Las canicas tenían su encanto pero también, muchas pegas. A tu madre le daban pánico porque te las podías tragar. Siempre tenían esos bultos que afeaban la perfección de la esfera, imperfecciones por golpes. Los defectos de producción eran cráteres sin sentido. Además se perdían. Nunca conseguí tener más de diez y lo de acarrear una bolsa ruidosa era un mal sistema. Sin embargo, las cosas que me apasionan las imagino como canicas perfectas, esferas pulidas de cristal llenas de colores fosforitos. Me sumerjo dentro de ellas flotando en sus galaxias irisadas. Las exploro con la actividad de un niño y cuanto más las conozco más me esfuerzo por adentrarme hasta el núcleo.
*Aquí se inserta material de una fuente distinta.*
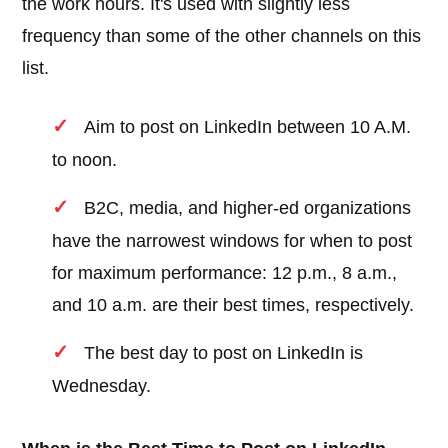
the work hours. It's used with slightly less
frequency than some of the other channels on this
list.
Aim to post on LinkedIn between 10 A.M.
to noon.
B2C, media, and higher-ed organizations
have the narrowest windows for when to post
for maximum performance: 12 p.m., 8 a.m.,
and 10 a.m. are their best times, respectively.
The best day to post on LinkedIn is
Wednesday.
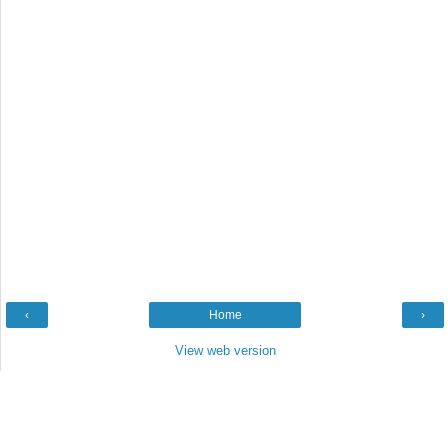
‹
Home
›
View web version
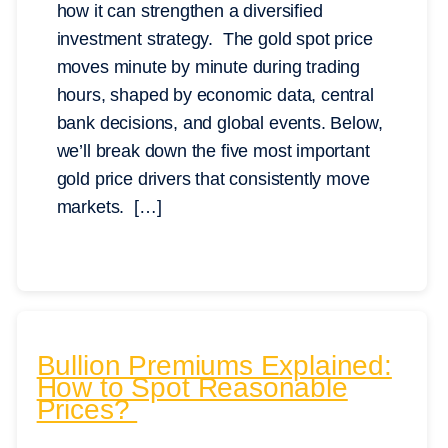
how it can strengthen a diversified
investment strategy. The gold spot price
moves minute by minute during trading
hours, shaped by economic data, central
bank decisions, and global events. Below,
we’ll break down the five most important
gold price drivers that consistently move
markets. […]
Bullion Premiums Explained:
How to Spot Reasonable
Prices?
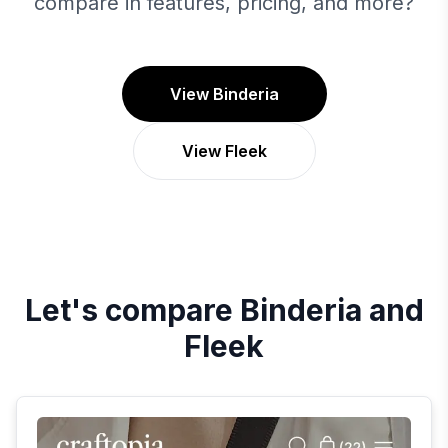
compare in features, pricing, and more?
View Binderia
View Fleek
Let's compare
Binderia
and
Fleek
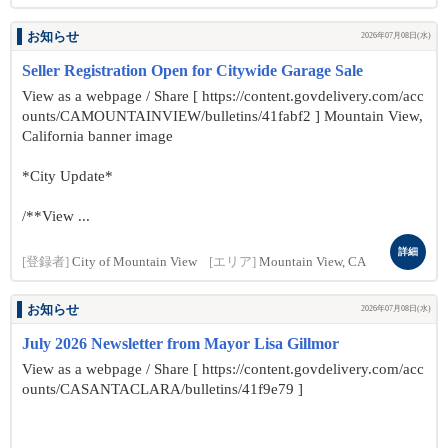
お知らせ
2026年07月08日(水)
Seller Registration Open for Citywide Garage Sale
View as a webpage / Share [ https://content.govdelivery.com/acc
ounts/CAMOUNTAINVIEW/bulletins/41fabf2 ] Mountain View,
California banner image
*City Update*
/**View ...
詳細
[登録者]
City of Mountain View
[エリア]
Mountain View, CA
お知らせ
2026年07月08日(水)
July 2026 Newsletter from Mayor Lisa Gillmor
View as a webpage / Share [ https://content.govdelivery.com/acc
ounts/CASANTACLARA/bulletins/41f9e79 ]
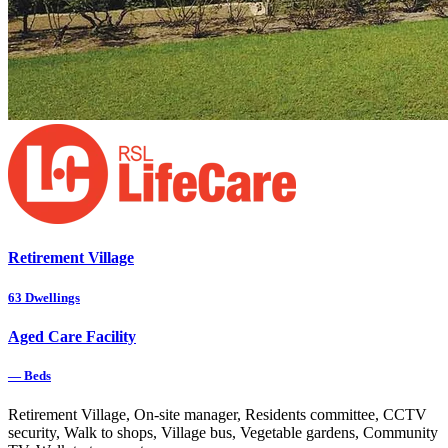
Retirement Village
63
Dwellings
Aged Care Facility
—
Beds
Retirement Village, On-site manager, Residents committee, CCTV
security, Walk to shops, Village bus, Vegetable gardens, Community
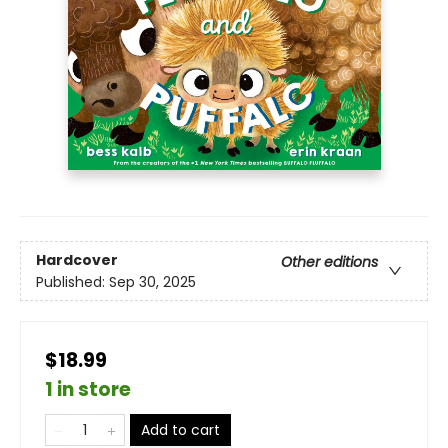
Hardcover
Other editions
Published:
Sep 30, 2025
$18.99
1 in store
Add to cart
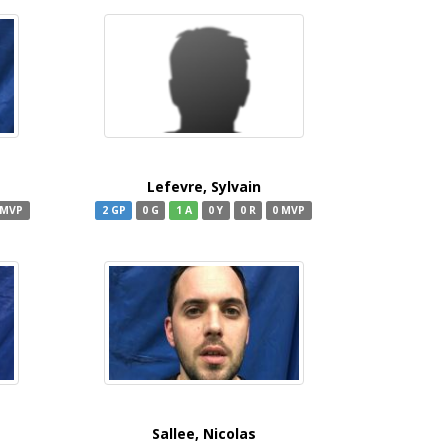
Lefevre, Sylvain
 MVP
2 GP
0 G
1 A
0 Y
0 R
0 MVP
Sallee, Nicolas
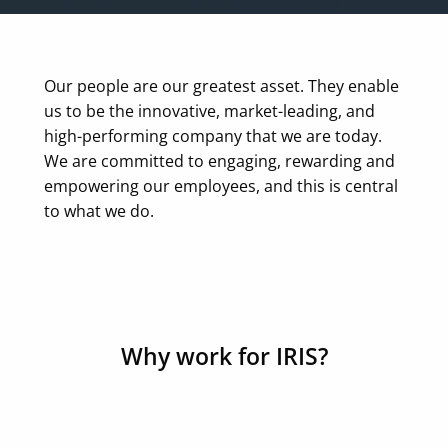
Our people are our greatest asset. They enable
us to be the innovative, market-leading, and
high-performing company that we are today.
We are committed to engaging, rewarding and
empowering our employees, and this is central
to what we do.
Why work for IRIS?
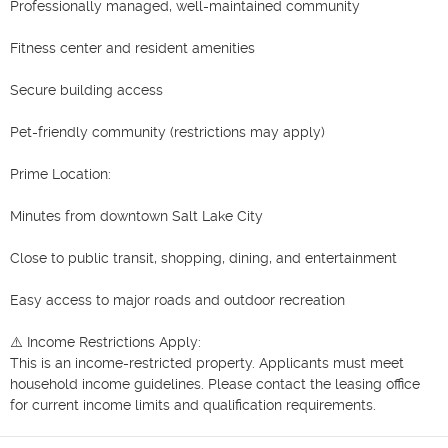
Professionally managed, well-maintained community

Fitness center and resident amenities

Secure building access

Pet-friendly community (restrictions may apply)

Prime Location:

Minutes from downtown Salt Lake City

Close to public transit, shopping, dining, and entertainment

Easy access to major roads and outdoor recreation

⚠️ Income Restrictions Apply:

This is an income-restricted property. Applicants must meet 
household income guidelines. Please contact the leasing office 
for current income limits and qualification requirements.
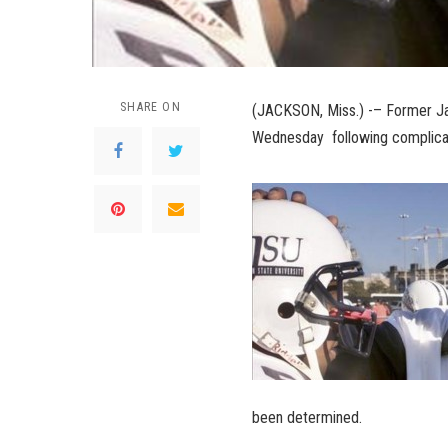
SHARE ON
(JACKSON, Miss.) -– Former Ja
Wednesday following complicat
been determined.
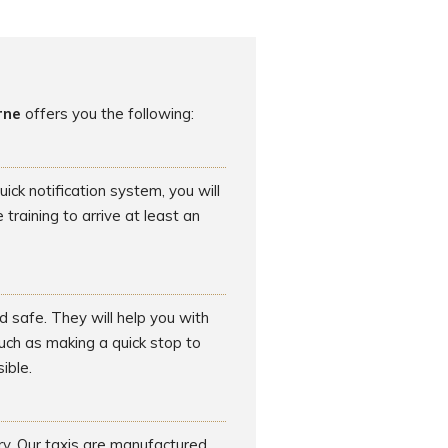
rne
offers you the following:
ck notification system, you will
raining to arrive at least an
d safe. They will help you with
such as making a quick stop to
ible.
rry. Our taxis are manufactured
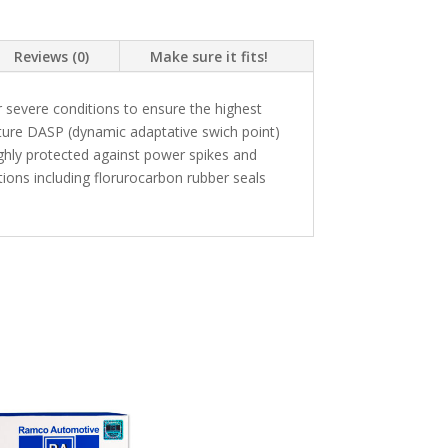
Reviews (0)
Make sure it fits!
 severe conditions to ensure the highest
ture DASP (dynamic adaptative swich point)
highly protected against power spikes and
ons including florurocarbon rubber seals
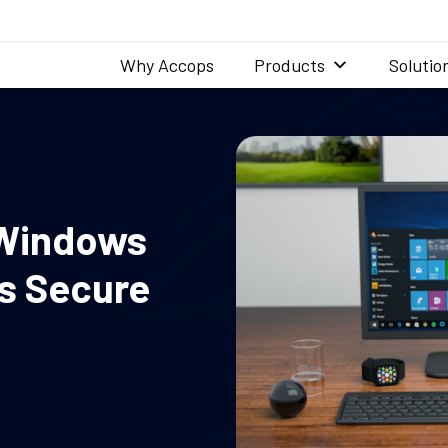
Why Accops
Products
Solutio
 Windows
es Secure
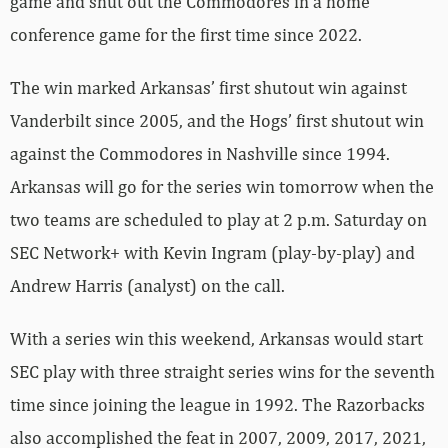
game and shut out the Commodores in a home
conference game for the first time since 2022.
The win marked Arkansas’ first shutout win against
Vanderbilt since 2005, and the Hogs’ first shutout win
against the Commodores in Nashville since 1994.
Arkansas will go for the series win tomorrow when the
two teams are scheduled to play at 2 p.m. Saturday on
SEC Network+ with Kevin Ingram (play-by-play) and
Andrew Harris (analyst) on the call.
With a series win this weekend, Arkansas would start
SEC play with three straight series wins for the seventh
time since joining the league in 1992. The Razorbacks
also accomplished the feat in 2007, 2009, 2017, 2021,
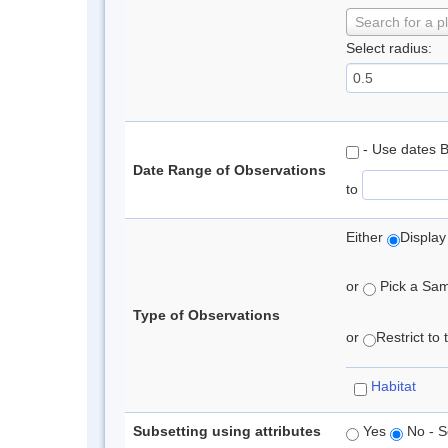
Search for a p
Select radius:
- Use dates 
Date Range of Observations
to
Either
Display
or
Pick a Samp
Type of Observations
or
Restrict to
Habitat
Subsetting using attributes
Yes
No - S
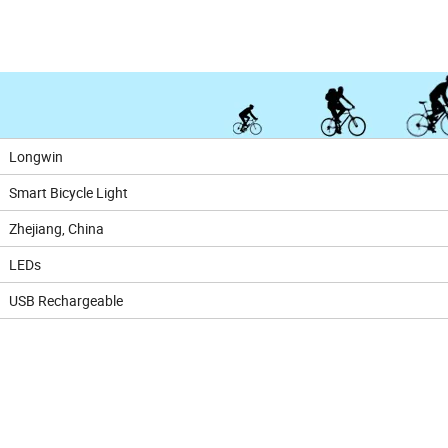
Longwin
Smart Bicycle Light
Zhejiang, China
LEDs
USB Rechargeable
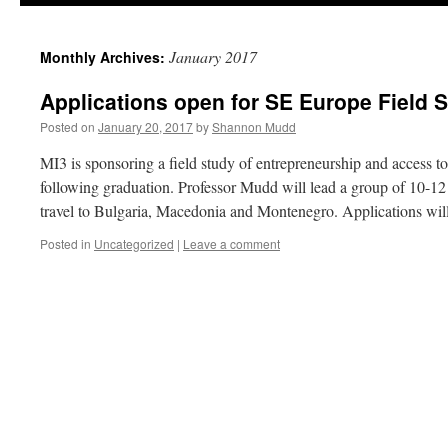
January 2017
Monthly Archives:
Applications open for SE Europe Field 
Posted on
January 20, 2017
by
Shannon Mudd
MI3 is sponsoring a field study of entrepreneurship and access 
following graduation. Professor Mudd will lead a group of 10-12 
travel to Bulgaria, Macedonia and Montenegro. Applications wi
Posted in
Uncategorized
|
Leave a comment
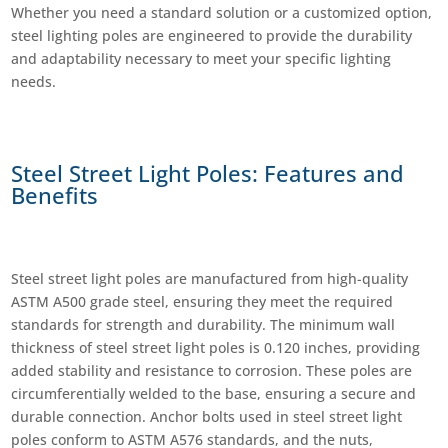
Whether you need a standard solution or a customized option,
steel lighting poles are engineered to provide the durability
and adaptability necessary to meet your specific lighting
needs.
Steel Street Light Poles: Features and
Benefits
Steel street light poles are manufactured from high-quality
ASTM A500 grade steel, ensuring they meet the required
standards for strength and durability. The minimum wall
thickness of steel street light poles is 0.120 inches, providing
added stability and resistance to corrosion. These poles are
circumferentially welded to the base, ensuring a secure and
durable connection. Anchor bolts used in steel street light
poles conform to ASTM A576 standards, and the nuts,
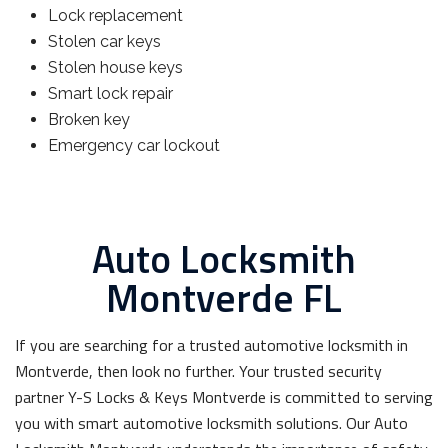
Lock replacement
Stolen car keys
Stolen house keys
Smart lock repair
Broken key
Emergency car lockout
Auto Locksmith
Montverde FL
If you are searching for a trusted automotive locksmith in
Montverde, then look no further. Your trusted security
partner Y-S Locks & Keys Montverde is committed to serving
you with smart automotive locksmith solutions. Our Auto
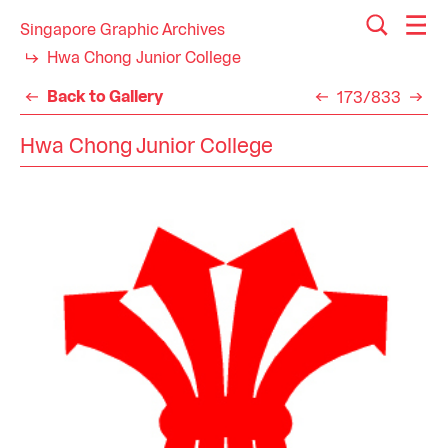
Singapore Graphic Archives
Hwa Chong Junior College
Back to Gallery
173/833
Hwa Chong Junior College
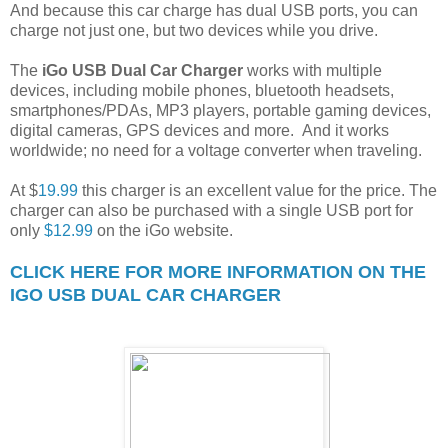
And because this car charge has dual USB ports, you can
charge not just one, but two devices while you drive.
The
iGo USB Dual Car Charger
works with multiple
devices, including mobile phones, bluetooth headsets,
smartphones/PDAs, MP3 players, portable gaming devices,
digital cameras, GPS devices and more. And it works
worldwide; no need for a voltage converter when traveling.
At $
19.99
this charger is an excellent value for the price. The
charger can also be purchased with a single USB port for
only
$12.99
on the iGo website.
CLICK HERE FOR MORE INFORMATION ON THE
IGO USB DUAL CAR CHARGER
Dicen que una vez que llegas al núcleo, te desintegras. Pero a mí no me da miedo lo que dice la gente.
En la gastronomía disfruto de la experiencia como un todo. Al contrario de los que acuden a los restaurantes por no cocinar en casa o para los que la decoración tiene efecto sedante, busco la infinidad de vértices en la esfera. Son las galaxias de dentro de las canicas. Globos perfectos por descubrir.
Luego siempre me da miedo dar una toba a la canica y que se haga añicos. Ese miedo es parte del juego. Hay que meterlas en la tronera y desplazar a otras. Otras canicas ocupan su espacio, estorban. Hay que priorizar. Siempre me decanto por la canica más gorda y contemplada, mi acercamiento a la gastronomía.
Lo que de pequeño creía que eran galaxias, ahora de mayor me doy cuenta de que solo son mejunjes de vidrio, alabastro y cerámica. Las mellas ya no me importan.
Postre de Kazutoshi Narita en Esquisse Cinq. En Tokio, marzo de 2017.